▸ **Task details**
Top to bottom, output the entries that follow exactly.

Dataset excerpts

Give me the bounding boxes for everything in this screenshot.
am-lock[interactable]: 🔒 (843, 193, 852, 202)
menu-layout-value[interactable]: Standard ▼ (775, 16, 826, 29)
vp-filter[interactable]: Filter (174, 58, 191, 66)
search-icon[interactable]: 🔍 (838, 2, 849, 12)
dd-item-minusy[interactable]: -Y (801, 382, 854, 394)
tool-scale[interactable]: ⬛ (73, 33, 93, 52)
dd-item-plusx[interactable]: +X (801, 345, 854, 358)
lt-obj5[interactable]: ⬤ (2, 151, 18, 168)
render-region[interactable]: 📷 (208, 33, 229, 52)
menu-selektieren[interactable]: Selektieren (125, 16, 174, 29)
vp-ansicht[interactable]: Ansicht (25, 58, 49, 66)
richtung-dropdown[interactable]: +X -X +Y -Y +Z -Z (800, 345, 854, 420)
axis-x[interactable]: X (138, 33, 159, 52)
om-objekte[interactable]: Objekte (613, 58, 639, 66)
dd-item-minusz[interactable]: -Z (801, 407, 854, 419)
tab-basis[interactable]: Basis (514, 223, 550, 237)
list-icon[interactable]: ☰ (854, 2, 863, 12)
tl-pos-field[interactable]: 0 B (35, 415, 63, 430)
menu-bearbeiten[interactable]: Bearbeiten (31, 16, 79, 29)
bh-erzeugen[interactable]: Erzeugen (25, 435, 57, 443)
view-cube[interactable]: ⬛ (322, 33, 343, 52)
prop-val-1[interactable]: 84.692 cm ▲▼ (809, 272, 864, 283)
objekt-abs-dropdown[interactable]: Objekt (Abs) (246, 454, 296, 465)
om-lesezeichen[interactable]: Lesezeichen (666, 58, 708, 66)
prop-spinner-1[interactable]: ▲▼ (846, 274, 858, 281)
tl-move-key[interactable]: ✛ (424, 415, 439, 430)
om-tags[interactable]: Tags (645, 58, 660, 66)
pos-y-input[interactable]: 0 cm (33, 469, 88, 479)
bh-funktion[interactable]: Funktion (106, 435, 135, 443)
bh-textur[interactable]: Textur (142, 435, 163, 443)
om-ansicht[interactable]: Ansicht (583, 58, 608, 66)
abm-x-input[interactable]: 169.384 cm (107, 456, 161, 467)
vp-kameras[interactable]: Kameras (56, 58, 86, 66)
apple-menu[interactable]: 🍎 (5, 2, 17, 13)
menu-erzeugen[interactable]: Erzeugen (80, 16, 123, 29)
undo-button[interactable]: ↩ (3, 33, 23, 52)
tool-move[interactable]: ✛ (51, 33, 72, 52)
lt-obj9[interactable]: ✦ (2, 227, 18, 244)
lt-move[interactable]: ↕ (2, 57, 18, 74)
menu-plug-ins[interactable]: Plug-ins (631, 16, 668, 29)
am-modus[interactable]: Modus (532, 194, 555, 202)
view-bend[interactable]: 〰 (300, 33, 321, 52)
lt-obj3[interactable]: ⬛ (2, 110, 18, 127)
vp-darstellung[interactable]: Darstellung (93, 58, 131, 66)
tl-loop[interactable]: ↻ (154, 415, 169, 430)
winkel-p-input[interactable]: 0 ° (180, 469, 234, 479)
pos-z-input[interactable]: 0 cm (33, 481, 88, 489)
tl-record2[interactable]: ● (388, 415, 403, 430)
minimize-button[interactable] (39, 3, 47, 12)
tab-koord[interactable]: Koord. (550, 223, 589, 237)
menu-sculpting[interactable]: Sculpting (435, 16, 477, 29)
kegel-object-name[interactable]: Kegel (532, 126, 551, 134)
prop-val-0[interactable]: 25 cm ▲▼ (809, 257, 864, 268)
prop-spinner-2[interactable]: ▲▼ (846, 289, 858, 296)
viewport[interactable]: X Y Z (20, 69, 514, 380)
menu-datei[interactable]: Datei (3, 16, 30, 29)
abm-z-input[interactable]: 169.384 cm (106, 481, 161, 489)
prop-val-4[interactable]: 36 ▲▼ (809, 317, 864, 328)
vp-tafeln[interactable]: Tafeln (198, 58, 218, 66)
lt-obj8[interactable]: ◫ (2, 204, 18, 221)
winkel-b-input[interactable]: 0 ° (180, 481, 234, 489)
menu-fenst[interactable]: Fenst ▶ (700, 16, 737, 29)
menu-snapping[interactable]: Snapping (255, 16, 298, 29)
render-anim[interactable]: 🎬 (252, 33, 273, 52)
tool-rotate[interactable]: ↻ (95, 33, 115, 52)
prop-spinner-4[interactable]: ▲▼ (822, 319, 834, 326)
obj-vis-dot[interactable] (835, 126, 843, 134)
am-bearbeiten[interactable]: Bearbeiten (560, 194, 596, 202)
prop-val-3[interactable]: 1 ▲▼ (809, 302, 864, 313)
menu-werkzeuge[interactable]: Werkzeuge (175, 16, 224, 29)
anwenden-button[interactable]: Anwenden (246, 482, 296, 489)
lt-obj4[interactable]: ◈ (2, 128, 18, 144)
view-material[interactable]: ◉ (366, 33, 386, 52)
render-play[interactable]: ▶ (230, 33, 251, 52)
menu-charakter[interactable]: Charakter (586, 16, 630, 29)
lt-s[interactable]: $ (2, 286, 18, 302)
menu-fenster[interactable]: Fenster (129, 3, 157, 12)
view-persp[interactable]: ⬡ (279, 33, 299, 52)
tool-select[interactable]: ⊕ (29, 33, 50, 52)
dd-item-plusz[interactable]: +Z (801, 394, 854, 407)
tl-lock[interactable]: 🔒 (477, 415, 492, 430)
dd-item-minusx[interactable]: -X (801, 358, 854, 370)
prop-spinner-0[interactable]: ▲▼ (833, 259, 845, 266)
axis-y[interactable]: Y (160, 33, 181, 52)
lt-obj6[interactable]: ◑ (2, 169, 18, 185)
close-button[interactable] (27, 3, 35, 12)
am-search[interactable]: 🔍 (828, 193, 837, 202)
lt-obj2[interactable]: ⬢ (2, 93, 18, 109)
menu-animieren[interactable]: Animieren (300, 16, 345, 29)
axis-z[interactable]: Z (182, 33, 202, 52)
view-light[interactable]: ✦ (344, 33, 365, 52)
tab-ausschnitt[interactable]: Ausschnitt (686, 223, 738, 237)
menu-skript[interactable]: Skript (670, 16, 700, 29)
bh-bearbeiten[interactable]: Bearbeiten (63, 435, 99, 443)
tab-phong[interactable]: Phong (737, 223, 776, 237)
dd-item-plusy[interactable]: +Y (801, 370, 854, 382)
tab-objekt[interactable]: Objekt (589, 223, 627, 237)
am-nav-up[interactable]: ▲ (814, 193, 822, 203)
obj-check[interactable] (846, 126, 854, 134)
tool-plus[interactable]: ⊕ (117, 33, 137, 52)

▸ **Solution to this problem**
Give me the bounding boxes for everything in this screenshot.
am-lock[interactable]: 🔒 (843, 193, 852, 202)
menu-layout-value[interactable]: Standard ▼ (775, 16, 826, 29)
vp-filter[interactable]: Filter (174, 58, 191, 66)
search-icon[interactable]: 🔍 (838, 2, 849, 12)
dd-item-minusy[interactable]: -Y (801, 382, 854, 394)
tool-scale[interactable]: ⬛ (73, 33, 93, 52)
dd-item-plusx[interactable]: +X (801, 345, 854, 358)
lt-obj5[interactable]: ⬤ (2, 151, 18, 168)
render-region[interactable]: 📷 (208, 33, 229, 52)
menu-selektieren[interactable]: Selektieren (125, 16, 174, 29)
vp-ansicht[interactable]: Ansicht (25, 58, 49, 66)
richtung-dropdown[interactable]: +X -X +Y -Y +Z -Z (800, 345, 854, 420)
axis-x[interactable]: X (138, 33, 159, 52)
om-objekte[interactable]: Objekte (613, 58, 639, 66)
dd-item-minusz[interactable]: -Z (801, 407, 854, 419)
tab-basis[interactable]: Basis (514, 223, 550, 237)
list-icon[interactable]: ☰ (854, 2, 863, 12)
tl-pos-field[interactable]: 0 B (35, 415, 63, 430)
menu-bearbeiten[interactable]: Bearbeiten (31, 16, 79, 29)
bh-erzeugen[interactable]: Erzeugen (25, 435, 57, 443)
view-cube[interactable]: ⬛ (322, 33, 343, 52)
prop-val-1[interactable]: 84.692 cm ▲▼ (809, 272, 864, 283)
objekt-abs-dropdown[interactable]: Objekt (Abs) (246, 454, 296, 465)
om-lesezeichen[interactable]: Lesezeichen (666, 58, 708, 66)
prop-spinner-1[interactable]: ▲▼ (846, 274, 858, 281)
tl-move-key[interactable]: ✛ (424, 415, 439, 430)
om-tags[interactable]: Tags (645, 58, 660, 66)
pos-y-input[interactable]: 0 cm (33, 469, 88, 479)
bh-funktion[interactable]: Funktion (106, 435, 135, 443)
bh-textur[interactable]: Textur (142, 435, 163, 443)
om-ansicht[interactable]: Ansicht (583, 58, 608, 66)
abm-x-input[interactable]: 169.384 cm (107, 456, 161, 467)
vp-kameras[interactable]: Kameras (56, 58, 86, 66)
apple-menu[interactable]: 🍎 (5, 2, 17, 13)
menu-erzeugen[interactable]: Erzeugen (80, 16, 123, 29)
undo-button[interactable]: ↩ (3, 33, 23, 52)
tool-move[interactable]: ✛ (51, 33, 72, 52)
lt-obj9[interactable]: ✦ (2, 227, 18, 244)
lt-move[interactable]: ↕ (2, 57, 18, 74)
menu-plug-ins[interactable]: Plug-ins (631, 16, 668, 29)
am-modus[interactable]: Modus (532, 194, 555, 202)
view-bend[interactable]: 〰 (300, 33, 321, 52)
lt-obj3[interactable]: ⬛ (2, 110, 18, 127)
vp-darstellung[interactable]: Darstellung (93, 58, 131, 66)
tl-loop[interactable]: ↻ (154, 415, 169, 430)
winkel-p-input[interactable]: 0 ° (180, 469, 234, 479)
pos-z-input[interactable]: 0 cm (33, 481, 88, 489)
tl-record2[interactable]: ● (388, 415, 403, 430)
minimize-button[interactable] (39, 3, 47, 12)
tab-koord[interactable]: Koord. (550, 223, 589, 237)
menu-sculpting[interactable]: Sculpting (435, 16, 477, 29)
kegel-object-name[interactable]: Kegel (532, 126, 551, 134)
prop-val-0[interactable]: 25 cm ▲▼ (809, 257, 864, 268)
prop-spinner-2[interactable]: ▲▼ (846, 289, 858, 296)
viewport[interactable]: X Y Z (20, 69, 514, 380)
menu-datei[interactable]: Datei (3, 16, 30, 29)
abm-z-input[interactable]: 169.384 cm (106, 481, 161, 489)
prop-val-4[interactable]: 36 ▲▼ (809, 317, 864, 328)
vp-tafeln[interactable]: Tafeln (198, 58, 218, 66)
lt-obj8[interactable]: ◫ (2, 204, 18, 221)
winkel-b-input[interactable]: 0 ° (180, 481, 234, 489)
menu-fenst[interactable]: Fenst ▶ (700, 16, 737, 29)
menu-snapping[interactable]: Snapping (255, 16, 298, 29)
render-anim[interactable]: 🎬 (252, 33, 273, 52)
tool-rotate[interactable]: ↻ (95, 33, 115, 52)
prop-spinner-4[interactable]: ▲▼ (822, 319, 834, 326)
obj-vis-dot[interactable] (835, 126, 843, 134)
am-bearbeiten[interactable]: Bearbeiten (560, 194, 596, 202)
prop-val-3[interactable]: 1 ▲▼ (809, 302, 864, 313)
menu-werkzeuge[interactable]: Werkzeuge (175, 16, 224, 29)
anwenden-button[interactable]: Anwenden (246, 482, 296, 489)
lt-obj4[interactable]: ◈ (2, 128, 18, 144)
view-material[interactable]: ◉ (366, 33, 386, 52)
render-play[interactable]: ▶ (230, 33, 251, 52)
menu-charakter[interactable]: Charakter (586, 16, 630, 29)
lt-s[interactable]: $ (2, 286, 18, 302)
menu-fenster[interactable]: Fenster (129, 3, 157, 12)
view-persp[interactable]: ⬡ (279, 33, 299, 52)
tool-select[interactable]: ⊕ (29, 33, 50, 52)
dd-item-plusz[interactable]: +Z (801, 394, 854, 407)
tl-lock[interactable]: 🔒 (477, 415, 492, 430)
dd-item-minusx[interactable]: -X (801, 358, 854, 370)
prop-spinner-0[interactable]: ▲▼ (833, 259, 845, 266)
axis-y[interactable]: Y (160, 33, 181, 52)
lt-obj6[interactable]: ◑ (2, 169, 18, 185)
close-button[interactable] (27, 3, 35, 12)
am-search[interactable]: 🔍 (828, 193, 837, 202)
lt-obj2[interactable]: ⬢ (2, 93, 18, 109)
menu-animieren[interactable]: Animieren (300, 16, 345, 29)
axis-z[interactable]: Z (182, 33, 202, 52)
view-light[interactable]: ✦ (344, 33, 365, 52)
tab-ausschnitt[interactable]: Ausschnitt (686, 223, 738, 237)
menu-skript[interactable]: Skript (670, 16, 700, 29)
bh-bearbeiten[interactable]: Bearbeiten (63, 435, 99, 443)
tab-phong[interactable]: Phong (737, 223, 776, 237)
dd-item-plusy[interactable]: +Y (801, 370, 854, 382)
tab-objekt[interactable]: Objekt (589, 223, 627, 237)
am-nav-up[interactable]: ▲ (814, 193, 822, 203)
obj-check[interactable] (846, 126, 854, 134)
tool-plus[interactable]: ⊕ (117, 33, 137, 52)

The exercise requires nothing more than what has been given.